*** Begin section ***

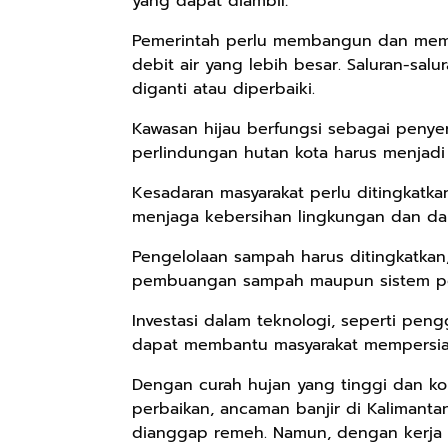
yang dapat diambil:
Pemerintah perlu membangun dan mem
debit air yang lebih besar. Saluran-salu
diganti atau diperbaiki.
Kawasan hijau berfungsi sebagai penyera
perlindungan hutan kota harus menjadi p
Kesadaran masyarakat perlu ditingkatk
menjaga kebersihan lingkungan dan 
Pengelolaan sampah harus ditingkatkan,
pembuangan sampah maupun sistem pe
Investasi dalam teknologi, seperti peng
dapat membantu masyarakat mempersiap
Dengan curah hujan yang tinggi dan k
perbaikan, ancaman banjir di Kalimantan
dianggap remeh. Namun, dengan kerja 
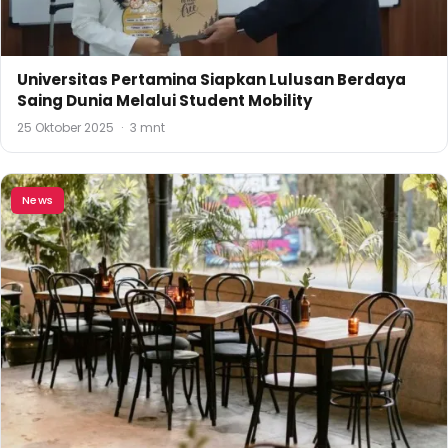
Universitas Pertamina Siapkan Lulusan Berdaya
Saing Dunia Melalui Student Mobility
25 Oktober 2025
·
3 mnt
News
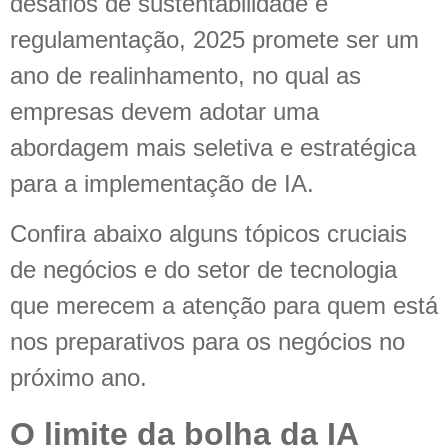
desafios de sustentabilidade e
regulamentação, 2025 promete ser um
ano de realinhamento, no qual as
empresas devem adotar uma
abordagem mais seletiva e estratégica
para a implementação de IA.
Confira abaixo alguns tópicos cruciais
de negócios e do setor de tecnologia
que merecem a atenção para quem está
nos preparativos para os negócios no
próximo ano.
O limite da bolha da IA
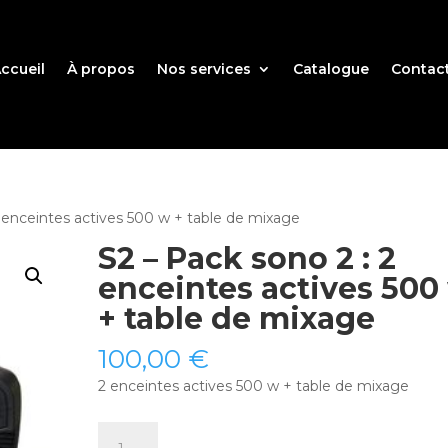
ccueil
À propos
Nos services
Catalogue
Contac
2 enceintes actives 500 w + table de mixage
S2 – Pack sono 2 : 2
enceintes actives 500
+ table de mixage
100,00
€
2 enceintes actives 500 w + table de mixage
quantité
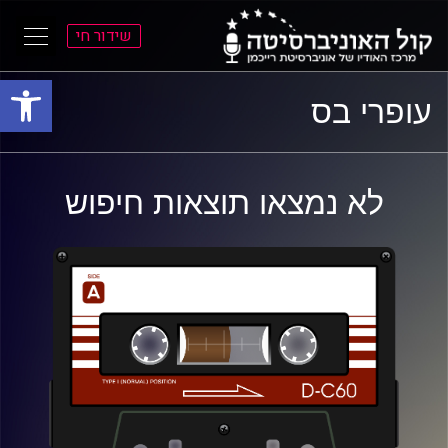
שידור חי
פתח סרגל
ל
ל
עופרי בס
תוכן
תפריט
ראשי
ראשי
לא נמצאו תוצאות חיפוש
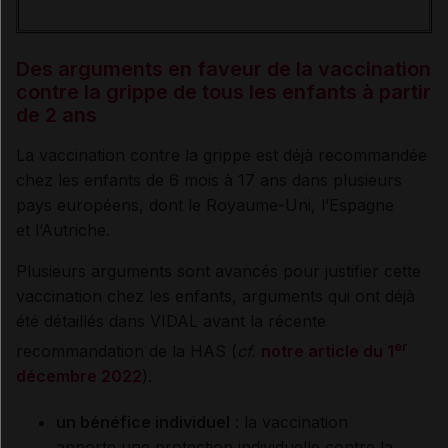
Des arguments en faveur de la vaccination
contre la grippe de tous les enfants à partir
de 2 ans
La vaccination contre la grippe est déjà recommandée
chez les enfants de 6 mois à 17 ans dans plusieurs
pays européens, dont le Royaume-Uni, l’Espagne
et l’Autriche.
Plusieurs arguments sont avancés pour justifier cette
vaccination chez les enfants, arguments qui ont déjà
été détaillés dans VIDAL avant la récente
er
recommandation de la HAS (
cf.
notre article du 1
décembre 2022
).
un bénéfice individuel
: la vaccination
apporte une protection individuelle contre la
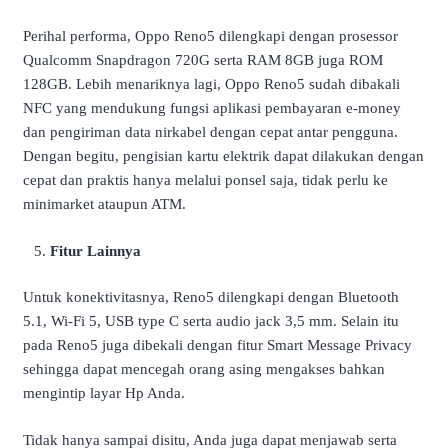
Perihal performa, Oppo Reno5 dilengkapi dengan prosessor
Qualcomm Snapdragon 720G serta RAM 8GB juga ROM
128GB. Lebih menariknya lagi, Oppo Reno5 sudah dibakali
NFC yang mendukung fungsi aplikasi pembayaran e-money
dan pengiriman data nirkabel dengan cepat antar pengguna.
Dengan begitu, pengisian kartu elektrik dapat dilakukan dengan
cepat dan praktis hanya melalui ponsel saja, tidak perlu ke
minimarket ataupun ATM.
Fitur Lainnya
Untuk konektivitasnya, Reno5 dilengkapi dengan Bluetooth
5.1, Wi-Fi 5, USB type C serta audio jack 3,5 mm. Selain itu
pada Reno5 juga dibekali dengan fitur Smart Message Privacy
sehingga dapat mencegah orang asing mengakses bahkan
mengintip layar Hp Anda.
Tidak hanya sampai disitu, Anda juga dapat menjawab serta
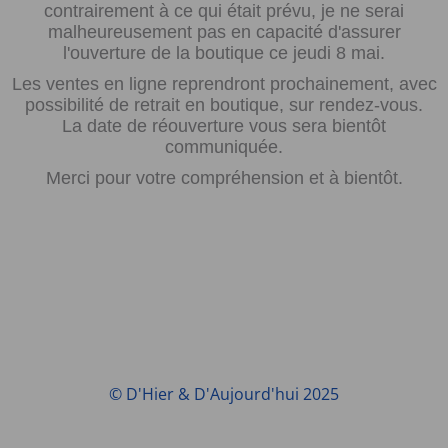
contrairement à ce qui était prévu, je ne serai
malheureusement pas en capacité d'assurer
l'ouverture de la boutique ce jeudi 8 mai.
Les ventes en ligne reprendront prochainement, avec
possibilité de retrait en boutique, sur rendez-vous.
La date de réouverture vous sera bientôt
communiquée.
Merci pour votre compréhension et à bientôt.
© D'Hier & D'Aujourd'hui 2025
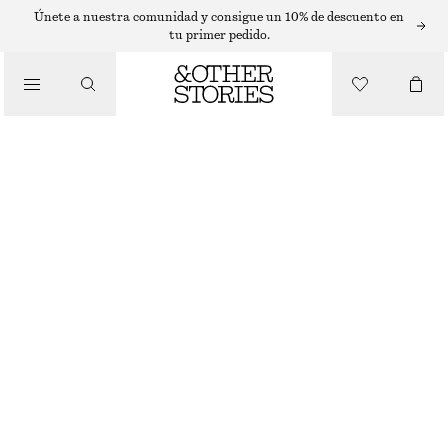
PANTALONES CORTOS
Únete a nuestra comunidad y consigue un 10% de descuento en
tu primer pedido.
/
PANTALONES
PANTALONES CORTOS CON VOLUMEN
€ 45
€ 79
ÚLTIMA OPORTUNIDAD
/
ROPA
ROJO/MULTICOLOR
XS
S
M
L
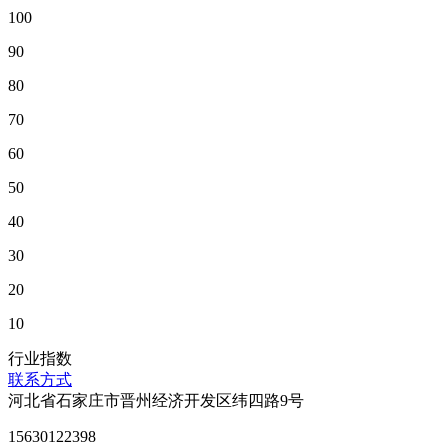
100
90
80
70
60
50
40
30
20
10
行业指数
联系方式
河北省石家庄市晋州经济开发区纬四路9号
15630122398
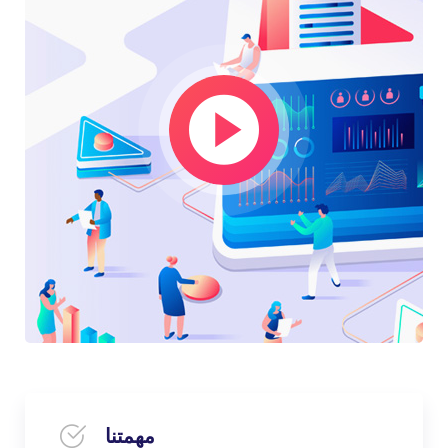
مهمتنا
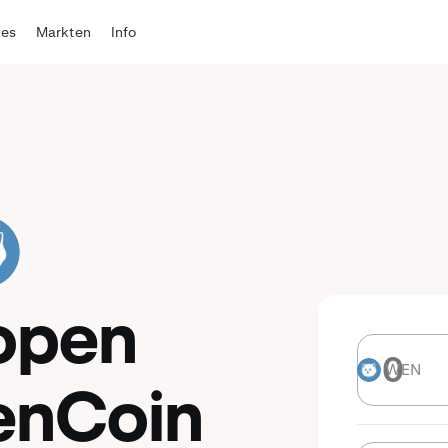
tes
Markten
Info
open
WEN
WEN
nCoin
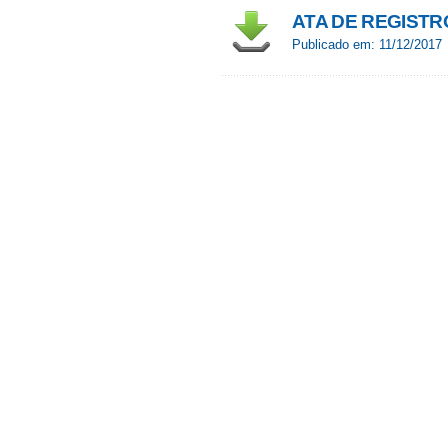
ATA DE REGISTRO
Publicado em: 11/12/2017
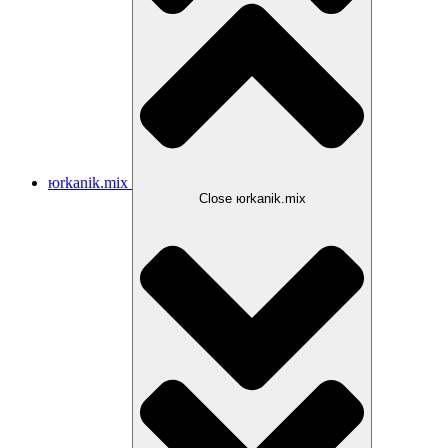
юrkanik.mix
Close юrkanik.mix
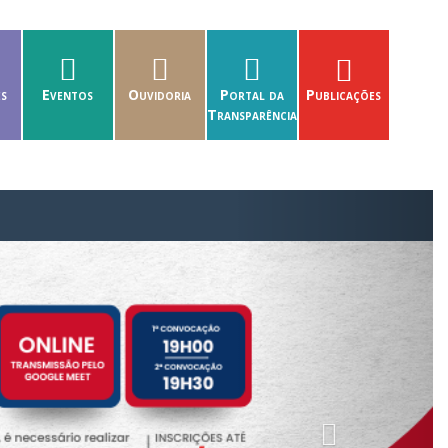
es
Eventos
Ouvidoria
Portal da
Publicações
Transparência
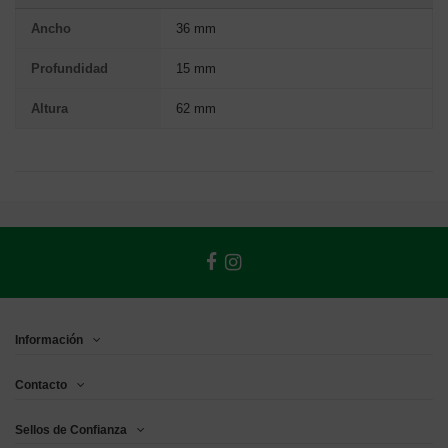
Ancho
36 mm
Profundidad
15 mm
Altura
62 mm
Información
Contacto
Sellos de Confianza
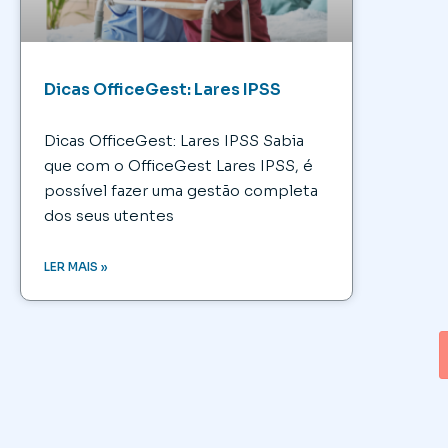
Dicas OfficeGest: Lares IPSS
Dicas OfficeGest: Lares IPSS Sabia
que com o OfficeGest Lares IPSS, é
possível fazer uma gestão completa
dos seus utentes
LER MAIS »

*** End section ***

(Problem to work on) Each line of the records with the word "dans" in it is to be copied.

(Exercise result)
chez les enfants de 6 mois à 17 ans dans plusieurs
été détaillés dans VIDAL avant la récente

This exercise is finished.